I have been doing a good bit of thinking about "single source" pollination, poor nutrition, and CCD.

In the site http://www.honeybee.com.au/Library/pollen/nutrition.html 

It states on page 3, that bees can have low body protein of less than 30% (Kleinschmidt 1988). When bees have low body protein they will live a short time, suffer from deseases like European brood deseases(EBD) and nosema, and will be very poor honey producers. (all noted in CCD bee samples)

This article also includes a section on body-protein in relationship to stress. And it also references "dwindling desease". This comes in part from studies of nutrition and low body protein.

I would really question if single source pollen, which many times are poor quality, added stress in migratory practices, and a lack in "quality" supplemental feeding, may be doing the main damage in regards to CCD.

I think a protein analysis of the dead, dying, and healthy bee samples would be worthwhile.

I also wish some independant lab could test the actual amino acids and other levels for the supplements being marketed.

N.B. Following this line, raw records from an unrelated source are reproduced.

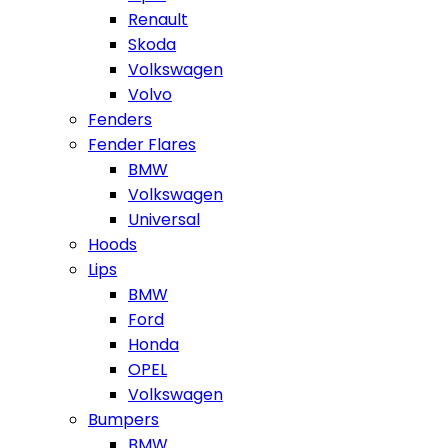
Renault
Skoda
Volkswagen
Volvo
Fenders
Fender Flares
BMW
Volkswagen
Universal
Hoods
Lips
BMW
Ford
Honda
OPEL
Volkswagen
Bumpers
BMW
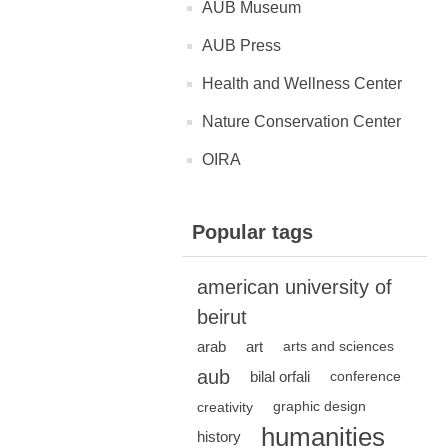
AUB Museum
AUB Press
Health and Wellness Center
Nature Conservation Center
OIRA
Popular tags
american university of
beirut
arab
art
arts and sciences
aub
bilal orfali
conference
creativity
graphic design
humanities
history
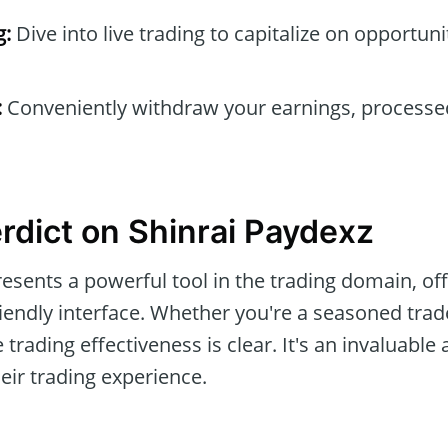
g:
Dive into live trading to capitalize on opportun
:
Conveniently withdraw your earnings, processe
erdict on Shinrai Paydexz
esents a powerful tool in the trading domain, off
iendly interface. Whether you're a seasoned trade
trading effectiveness is clear. It's an invaluable 
heir trading experience.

[ February 15, 2007, 07:28 AM: Message edited by: BjornBee ]


----------



## Joel (Mar 3, 2005)

Excellent observations Bjorn! This information certainly ties in with the symptoms of what we are seeing. 

I would add that in these possible scenerio's there must be a mitigating circumstance which might involve the timing of moves for specific target pollination moves/stresses. As well as the weather related to those moves we should look at/chart blooming of specific low pollen value plants or potential weather impact which would have limited the access to normally higher quality pollens. I would think that a shortage of quality pollen at any time of the season could have a significant impact at any time after the season especially if bees have gathered and stored lower protein pollens in place of high quality pollen which happened in our area during the rainy golendrod season.

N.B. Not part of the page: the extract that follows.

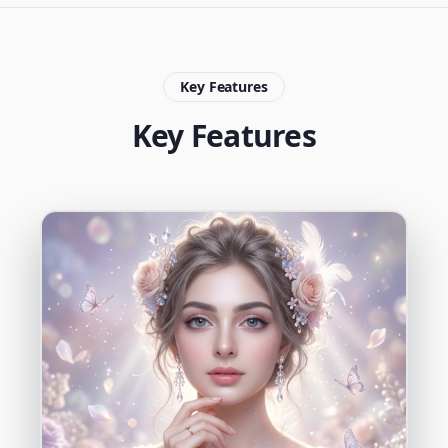
Key Features
Key Features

Bjorn, I know the researchers are looking at many possibilites, I hope you get this passed along. It's one of the few perspectives I've seen that make sense. Feeding high quality pollen substitute appears to be a substantially positive impact and would seem to be a good insurance policy, with other actions, to add a degree of prevention or treatment if found early enough.


----------



## tecumseh (Apr 26, 2005)

informative like bjorn. thanks...


----------



## Aspera (Aug 1, 2005)

I think that there is also question as to wether or not many of our colonies receive the right mix of essential fatty acids. The requirements for honeybees have only been defined by a few papers. Additionally, many plants, such as soy contain antinutritional factors and some authors feel that the feeding of supplements beyond 2 brood cycles might be counterproductive.


----------



## suprstakr (Feb 10, 2006)

WOW great post by bjorn even I could understand it. Thanks


----------



## Keith Jarrett (Dec 10, 2006)

Aspera wrote,
beyond 2 brood cycles might be counterproductive.

I start feeding pollen sub the first week in Sept strait threw Jan, which is about 20-30 pounds of sub. Here are some pics of my hives taken in Jan this year.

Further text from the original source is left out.